WP1: Intracellular localisation and protein transport

WP2: Protein aggregation and degradation

WP3: Experimental therapeutics targeting PolyQ diseases

Both huntingtin and ataxin-3 are mainly cytoplasmic proteins. In patients, however, protein aggregates are forming inside of the nucleus. Compelling evidence indicate that the nuclear localization of the affected protein is of critical importance for the pathogenesis in these diseases highlighting the nuclear transport as a promising target for therapeutic intervention.
We aim to apply novel methods in order to understand how normal and expanded polyQ proteins can pass through the nuclear membrane and which proteins are involved in the nuclear transport of ataxin-3. We also aim to identify small molecules able to control this transport.

Protein aggregation is a hallmark of multiple neurodegenerative disorders. Yet the mechanisms through which polyQ proteins accumulate and exert their toxic effects remain unknown. However, both the reduction of aggregation and improvement of polyQ protein degradation are of special therapeutical importance. Accordingly, we aim to understand why polyQ- containing proteins aggregate, by which mechanisms they are degraded via the ubiquitin-proteasome system and how they can specifically targeted for protein degradation. We will address the last question from two directions both via the ubiquitin-proteasome system and via autophagy.

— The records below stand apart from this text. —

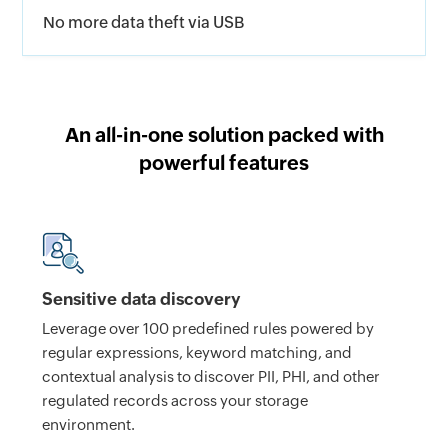
No more data theft via USB
An all-in-one solution packed with
powerful features
Sensitive data discovery
Leverage over 100 predefined rules powered by
regular expressions, keyword matching, and
contextual analysis to discover PII, PHI, and other
regulated records across your storage
environment.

At the moment, there are no causal treatments available for polyQ diseases. Therefore, novel therapeutic strategies need to be developed. We aim to develop strategies targeting in an allelspecific manner the expression of the affected gene in vivo, to restore the protein homeostasis by targeting the protein folding machinery, and to apply established bioassays to identify modulators of HD pathogenesis. These analyses will be done in vitro and in vivo by using well established cellular systems, recently developed transgenic mouse lines and drosophila as a cost-efficient platform both for screening and validation of promising compounds in vivo.